As many predicted at the beginning of the year, the pandemic situation would improve in the Western world, but it would become increasingly worse abroad. That has proven to be true, and while many of our friends and neighbors have received their vaccines, the lack of availability around the world is causing continued suffering with extended lockdowns creating increasing poverty, hunger, and fears over one’s safety.
Your kindness and care will make it possible to continue our work next year. It is our hope that we can all get through this difficult time safely and be able to gather again. Below are four of some 20 programs we have funded in 2021 and that were made possible by many of you:
- The care and education for orphaned children in the Democratic Republic of the Congo
- A preschool program for students in rural schools in Cambodia
- A girls’ dormitory building project in India and scholarships for two students in the US
- A new medical clinic and access to care for thousands of families living in a refugee settlement in Uganda
We thank you again for your continued support over the years, and especially now during these challenging times. We hope to see you again in 2022. Until then, please enjoy your holidays with your family and friends.
Founder and President
Help us continue to support those in need
in the new year by making a gift
to The Forgotten International today!
Or donate by mail to:
The Forgotten International
P.O. Box 192066, San Francisco, CA 94119
Kaziba Orphanage (Democratic Rebublic of the Congo)
The Kaziba Orphanage cares for about 60 children under eight years of age who come from families affected by war and poverty. Providing them with food, medical care, and a safe place to live until they can be adopted into new families who will be able to give them a more secure home is their goal. Kaziba was brought to our attention by one of our Board members, Jilma Meneses. Together with Jilma, we have been supporting this orphanage since January 2021. In doing so, we have been providing them with more resources and access to early education, which we hope will give these children a chance at a better life.
Cambodian Community Dream Organization (Cambodia)
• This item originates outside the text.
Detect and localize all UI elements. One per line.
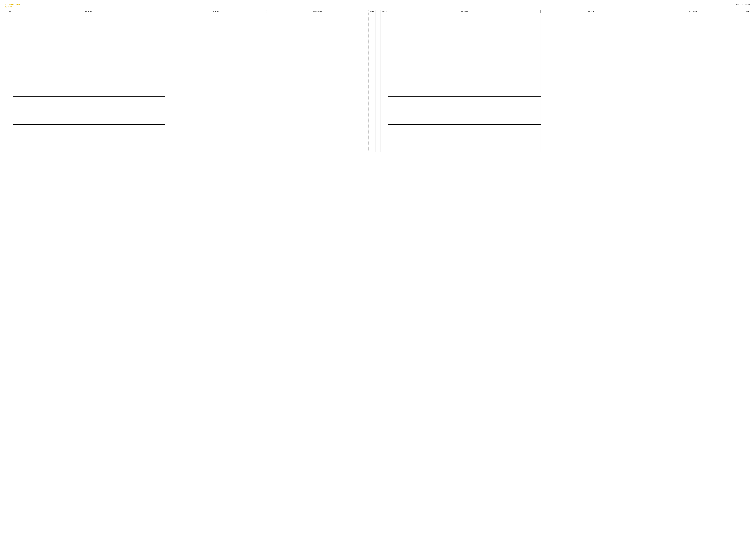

CCDO runs programs for children in rural Cambodia which offer support services to those living in some of Siem Reap’s poorest communities. Their new Early Childhood Education Project works closely with young learners in their first year of schooling, training teachers on new teaching techniques, and providing daily breakfast, uniforms, and clean water for the students. TFI believes that there are few things more important than giving children the gift of education, particularly those who, due to poverty, may not otherwise get a chance at a decent education.
Shanti Bhavan (India)
This boarding school was started with the sole purpose of giving the poorest children in India the same quality of education that rich children receive, and hence provides children from backgrounds of generational poverty with a safe living and learning environment and the skills they need to succeed. TFI started a partnership with Shanti Bhavan in 2021 with plans to renovate their girls’ dormitory building in honor of one of our Children’s Fund sponsored students, Priyanka Singh, who was killed in early 2020. We also began offering a scholarship to students in Priyanka’s name. Pictured above is Thulasi Priya Ramesh, our first of two scholarship recipients, with donor and Board member Diane Brandenburg.
Dr. Eugene P. Mohan Angels Care Medical Clinic (Uganda)
For a number of years we have been working with the Angels Care School, located in a refugee camp in a rural part of Uganda, which serves the children of some of the 120,000 residents who live there. Recently, however, we discovered that one of the greatest needs at the refugee settlement was for a local health clinic for the residents of this community. One of our donors and Board members, Jerry Mohan, built this clinic in honor of his late brother and opened it on July 4, 2020. Pictured above are the mothers with their children waiting for their first immunizations.